– Не велите казнить, сир! Я недоглядел – Пушинка спуталась[14] с носачом, и теперь…
– Двуликий с ней, с твоей Пушинкой!!! – рявкнул король, сорвал с левой руки камзол, огляделся по сторонам и, выбрав паровочный ящик помассивнее, попробовал сдвинуть его с места.
Ящик сдвинулся на пядь и застрял.
– Ну, что встал? Помогай! – воскликнул он и, дождавшись, пока старик возьмется поудобнее, скомандовал: – Толкай!!!
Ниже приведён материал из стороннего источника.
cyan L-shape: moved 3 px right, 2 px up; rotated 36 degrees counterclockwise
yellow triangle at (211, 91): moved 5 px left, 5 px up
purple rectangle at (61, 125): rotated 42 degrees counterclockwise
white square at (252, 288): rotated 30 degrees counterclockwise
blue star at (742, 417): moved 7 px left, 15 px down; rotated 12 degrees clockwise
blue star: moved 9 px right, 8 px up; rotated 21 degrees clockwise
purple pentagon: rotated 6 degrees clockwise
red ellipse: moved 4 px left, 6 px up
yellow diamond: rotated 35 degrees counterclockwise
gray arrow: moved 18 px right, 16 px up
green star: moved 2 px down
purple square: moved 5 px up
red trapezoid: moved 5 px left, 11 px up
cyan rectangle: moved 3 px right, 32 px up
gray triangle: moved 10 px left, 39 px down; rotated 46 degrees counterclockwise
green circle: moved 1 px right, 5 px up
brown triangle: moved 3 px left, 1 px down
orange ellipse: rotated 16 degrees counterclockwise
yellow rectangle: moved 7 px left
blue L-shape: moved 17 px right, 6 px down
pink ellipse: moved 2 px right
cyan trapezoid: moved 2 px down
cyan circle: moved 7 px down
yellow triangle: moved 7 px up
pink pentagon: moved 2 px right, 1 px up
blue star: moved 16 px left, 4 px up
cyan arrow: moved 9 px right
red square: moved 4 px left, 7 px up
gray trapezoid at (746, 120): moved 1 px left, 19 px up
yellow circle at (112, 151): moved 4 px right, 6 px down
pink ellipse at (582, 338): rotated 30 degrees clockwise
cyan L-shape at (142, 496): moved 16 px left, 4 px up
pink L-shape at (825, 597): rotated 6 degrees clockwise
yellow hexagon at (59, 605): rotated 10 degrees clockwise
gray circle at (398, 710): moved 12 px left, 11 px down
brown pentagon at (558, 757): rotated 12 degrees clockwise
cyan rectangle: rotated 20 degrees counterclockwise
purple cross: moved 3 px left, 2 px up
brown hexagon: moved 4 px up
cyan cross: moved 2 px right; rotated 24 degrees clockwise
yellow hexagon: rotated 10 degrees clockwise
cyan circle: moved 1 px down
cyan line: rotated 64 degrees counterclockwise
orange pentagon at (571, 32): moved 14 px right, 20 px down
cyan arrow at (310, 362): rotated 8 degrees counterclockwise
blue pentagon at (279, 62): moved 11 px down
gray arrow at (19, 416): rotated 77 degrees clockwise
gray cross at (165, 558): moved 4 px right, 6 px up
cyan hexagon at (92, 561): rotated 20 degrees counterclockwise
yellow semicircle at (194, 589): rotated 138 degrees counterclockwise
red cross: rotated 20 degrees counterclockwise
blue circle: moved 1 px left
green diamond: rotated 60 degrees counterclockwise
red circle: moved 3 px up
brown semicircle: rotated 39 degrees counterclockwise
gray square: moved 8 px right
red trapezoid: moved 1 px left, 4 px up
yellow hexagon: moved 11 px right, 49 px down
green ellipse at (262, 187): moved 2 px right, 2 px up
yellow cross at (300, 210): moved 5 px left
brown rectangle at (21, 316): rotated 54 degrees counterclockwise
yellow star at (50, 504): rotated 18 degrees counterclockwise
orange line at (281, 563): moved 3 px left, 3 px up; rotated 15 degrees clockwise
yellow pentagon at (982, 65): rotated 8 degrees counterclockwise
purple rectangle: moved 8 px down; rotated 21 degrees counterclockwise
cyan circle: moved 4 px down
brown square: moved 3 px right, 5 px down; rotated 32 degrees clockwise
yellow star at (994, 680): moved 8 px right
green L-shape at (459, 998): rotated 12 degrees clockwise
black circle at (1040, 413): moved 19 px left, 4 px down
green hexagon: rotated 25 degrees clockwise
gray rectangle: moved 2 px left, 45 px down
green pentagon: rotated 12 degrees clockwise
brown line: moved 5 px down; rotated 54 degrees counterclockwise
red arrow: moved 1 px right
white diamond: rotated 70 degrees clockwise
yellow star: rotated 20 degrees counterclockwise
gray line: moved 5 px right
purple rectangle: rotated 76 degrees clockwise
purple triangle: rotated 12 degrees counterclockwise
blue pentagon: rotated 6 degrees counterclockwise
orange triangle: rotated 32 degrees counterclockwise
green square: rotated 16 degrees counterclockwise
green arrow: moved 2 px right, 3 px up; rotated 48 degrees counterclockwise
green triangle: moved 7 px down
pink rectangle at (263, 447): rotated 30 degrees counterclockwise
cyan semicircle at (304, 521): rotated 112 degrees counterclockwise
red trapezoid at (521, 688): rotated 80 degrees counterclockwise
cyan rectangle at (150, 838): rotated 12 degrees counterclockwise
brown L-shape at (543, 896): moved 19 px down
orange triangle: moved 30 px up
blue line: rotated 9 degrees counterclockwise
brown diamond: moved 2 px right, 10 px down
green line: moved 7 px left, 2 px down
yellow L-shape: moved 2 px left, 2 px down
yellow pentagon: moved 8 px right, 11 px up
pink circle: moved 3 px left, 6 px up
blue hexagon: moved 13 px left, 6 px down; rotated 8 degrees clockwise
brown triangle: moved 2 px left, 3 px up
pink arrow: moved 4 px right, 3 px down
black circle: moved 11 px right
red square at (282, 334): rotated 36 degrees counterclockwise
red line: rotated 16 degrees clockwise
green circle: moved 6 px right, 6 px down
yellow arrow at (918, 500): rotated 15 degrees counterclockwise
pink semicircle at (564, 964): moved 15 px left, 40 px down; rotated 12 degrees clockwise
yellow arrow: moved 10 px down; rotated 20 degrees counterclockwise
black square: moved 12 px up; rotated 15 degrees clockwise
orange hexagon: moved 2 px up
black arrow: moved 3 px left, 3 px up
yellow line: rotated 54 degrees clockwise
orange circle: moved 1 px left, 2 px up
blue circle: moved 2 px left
Ящик скользнул вперед и перекрыл входной люк.
– Кидай внутрь мешки с пшеном. Живо!!!
Мешвар начал служить на голубятне еще при деде Шаграта, поэтому прекрасно знал, чем чревато неповиновение – мгновенно забыв про порченую голубку, он проковылял к ларю с кормом и вытащил из него тяжеленный мешок.
– Все, какие есть, – на всякий случай уточнил монарх, потом вытер перепачканные ладони о штаны и открыл шкаф с писчими принадлежностями.
– Может, писаря позва… – начал, было, голубятник, потом наткнулся на бешеный взгляд сюзерена и побледнел: – Простите, сир! Уже несу следующий!
Срывать злость на ни в чем не повинном старике было глупо, поэтому Шаграт заставил себя успокоиться, вытащил из шкафа связку перьев, чернильницу, стопку листов пергамента и металлическую тарелку с песком, перетащил это к столу, за которым обычно трудился писарь, и упал в продавленное кресло.
Очиненное перо обмакнулось в чернила, и десница короля самолично вывела на листе малюсенькие буквы:
Пятый день четвертой десятины второго лиственя[15].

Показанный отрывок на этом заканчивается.